* [TRY IT]: From the line containing "medsprawo-4-ka.ru" to the very last line of the data below, transcribe everything exactly and nothing more.

* [TASK INPUT]:
======
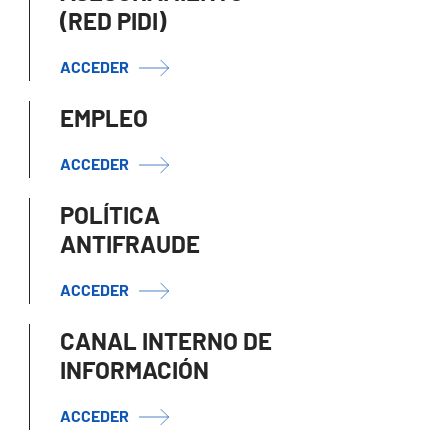
(RED PIDI)
ACCEDER
EMPLEO
ACCEDER
POLÍTICA
ANTIFRAUDE
ACCEDER
CANAL INTERNO DE
INFORMACIÓN
ACCEDER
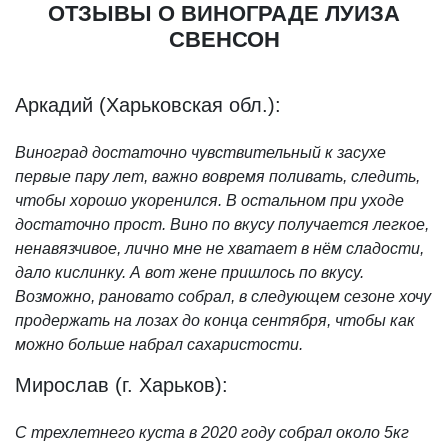
ОТЗЫВЫ О ВИНОГРАДЕ ЛУИЗА
СВЕНСОН
Аркадий (Харьковская обл.):
Виноград достаточно чувствительный к засухе
первые пару лет, важно вовремя поливать, следить,
чтобы хорошо укоренился. В остальном при уходе
достаточно прост. Вино по вкусу получается легкое,
ненавязчивое, лично мне не хватает в нём сладости,
дало кислинку. А вот жене пришлось по вкусу.
Возможно, рановато собрал, в следующем сезоне хочу
продержать на лозах до конца сентября, чтобы как
можно больше набрал сахаристости.
Мирослав (г. Харьков):
С трехлетнего куста в 2020 году собрал около 5кг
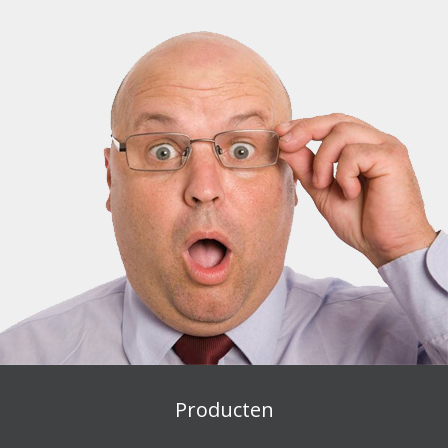
Producten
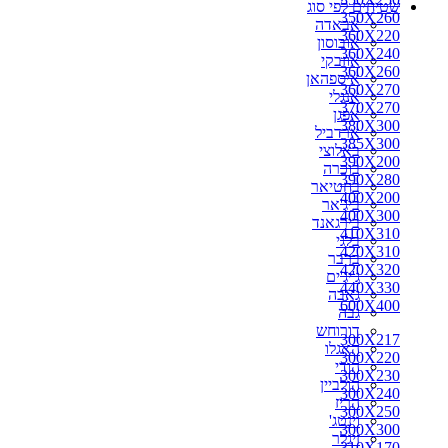
שטיחים לפי סוג
350X260
אבאדה
360X220
אובוסון
360X240
אוזבקי
360X260
איספהאן
360X270
אנגלי
370X270
אפגן
380X300
ארדביל
385X300
באלוצי
390X200
בוכרה
390X280
בחטיאר
400X200
ביג'אר
400X300
בירגאנד
410X310
בלגי
420X310
ברבר
420X320
ג'יג'ים
440X330
גאבה
600X400
גבה
דורוחש
300X217
האגלו
300X220
הודי
300X230
הולביין
300X240
הריז
300X250
וינטג'
300X300
זיגלר
310X170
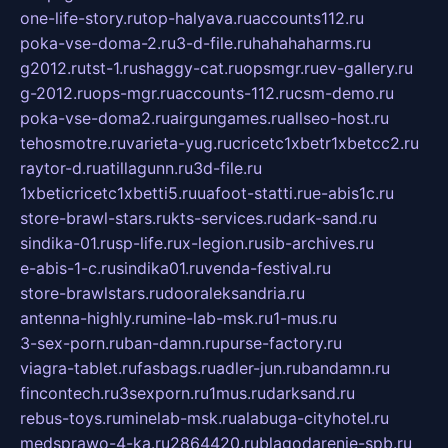
one-life-story.ru
top-halyava.ru
accounts112.ru
poka-vse-doma-2.ru
3-d-file.ru
hahahaharms.ru
g2012.ru
tst-1.ru
shaggy-cat.ru
opsmgr.ru
ev-gallery.ru
g-2012.ru
ops-mgr.ru
accounts-112.ru
csm-demo.ru
poka-vse-doma2.ru
airgungames.ru
allseo-host.ru
tehosmotre.ru
varieta-yug.ru
cricetc1xbetr1xbetcc2.ru
raytor-d.ru
atillagunn.ru
3d-file.ru
1xbeticricetc1xbetti5.ru
uafoot-statti.ru
e-abis1c.ru
store-brawl-stars.ru
kts-services.ru
dark-sand.ru
sindika-01.ru
sp-life.ru
x-legion.ru
sib-archives.ru
e-abis-1-c.ru
sindika01.ru
venda-festival.ru
store-brawlstars.ru
dooraleksandria.ru
antenna-highly.ru
mine-lab-msk.ru
1-mus.ru
3-sex-porn.ru
ban-damn.ru
purse-factory.ru
viagra-tablet.ru
fasbags.ru
adler-jun.ru
bandamn.ru
fincontech.ru
3sexporn.ru
1mus.ru
darksand.ru
rebus-toys.ru
minelab-msk.ru
alabuga-cityhotel.ru
medsprawo-4-ka.ru
2864420.ru
blagodarenie-spb.ru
======
* [EXERCISE RESULT]:
medsprawo-4-ka.ru
2864420.ru
blagodarenie-spb.ru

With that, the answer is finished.